The faith Jesus wants us to embody and make accessible for so many others – isn’t one that asks,
“what bullet point from my sermon were you convicted by?”
It’s not that a sermon is bad or a cleansing ritual is wrong – it’s not that at all so long as that sermon, that ritual activates something more – mobilizes your heart, body and soul. So long as it takes into account who you are (a human) walking this earth. Having hard days, and good days, and the same ole, same ole, same days.
Faith is to be lived, embodied, an experiential faith… A faith that is multiplied, takes on new forms- as it is poured out like water and one that says,
“look at your week – what you encountered – look at the riveting and sacred sermon of your life.”

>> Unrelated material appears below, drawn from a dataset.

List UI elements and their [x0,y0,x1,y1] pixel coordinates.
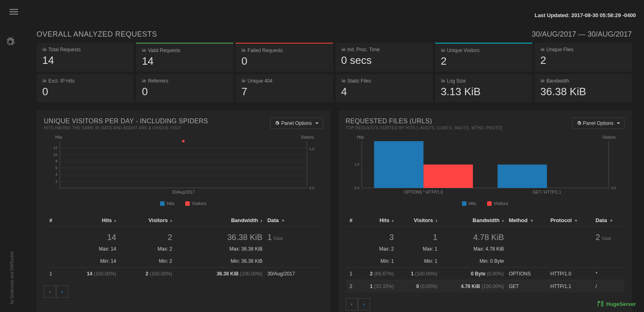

Our ordinary life is so miraculous, so sacred… and it is also so hard.
This past week I had a hard morning with someone. The kind of hard that breaks your heart into a lot of different pieces and you feel the flow of all hope and life – leave you.
After it was clear that I would need to shift meetings and reschedule some appointments, I sat on the couch to give myself and the pieces of my heart a moment to re-collect. Wondering what I could do – nothing seemed to be really touching this situation in a helpful way, not a lot was working.
And my phone dinged and I got a text from someone who – we maybe text once every two months or so.
And she was saying “thanks” for something – and then at the end she said oh, and p.s. Here are the first spring flowers I have seen in our neighborhood…
And she sent a picture of these little ordinary snowdrops – these flowers that of their own accord push their way up through the debris of ordinary seasons – dead leaves and sticks, often snow – and just multiply and get more dense with each passing year.
And I saw that picture – and thought
“Jesus, you are here.”
And I wrote back,
“oh thank you for this picture – it’s been a rough morning.”
And she said,
“I feel my eyes welling up as I think of your rough morning, may you know you are loved.”
An ordinary morning, an ordinary text, an ordinary plant.
And an extraordinary, life-giving, sense of Jesus’ presence and love.
Let us love the ordinary. Let us cherish the everyday, the every breath, every celebration, every tear. Let us love the closeness of God and the sacred, here and now. ((Omid Safi))
Let us not poison the water, let us keep feasting on our very life…and once and awhile ask,
“is this working?”
This keeps the waters of life fresh.
What makes anything sacred, it seems is not its separateness, or its pure holiness. It’s as Steve mentioned last week in this trifecta of things to know in moments of overwhelm. That God is a God that is with you… in the ordinary, in the leaves of life, in the middle of the brightest moments like a wedding – there’s no splicing and dicing of where God is or isn’t. The nature of God’s love is to flow, to saturate everything and for us to drink of it, to be nourished by this water of life wherever we are at. Steve said what we can know are these three things:
God is here.
You matter to God.
There is always a way forward.
And I want to add my own trio of things that helps us remember the sacredness of this life – I learned it from Rabbi Abraham Heschel who says that all we need to know that a moment is sacred are these three things:
May this be so. As we walk our days here on this Earth.
As we close, I want to invite you into a spiritual practice that you are invited to try, daily this week through the Lenten Guide, called the Examen. It’s a way to review your day – and nurture the spirituality of the ordinary – and attune yourselves to the everyday movement of God in your life.
It’s a way to name what’s working for you and not working for you.
Let’s try that now for a moment.
We’ll hear a bit of the music Matt has written for the season, and I invite you to close your eyes, take a deep breath:
Where are you dry these days? Where are you replenished? And what do you have to say to God about that?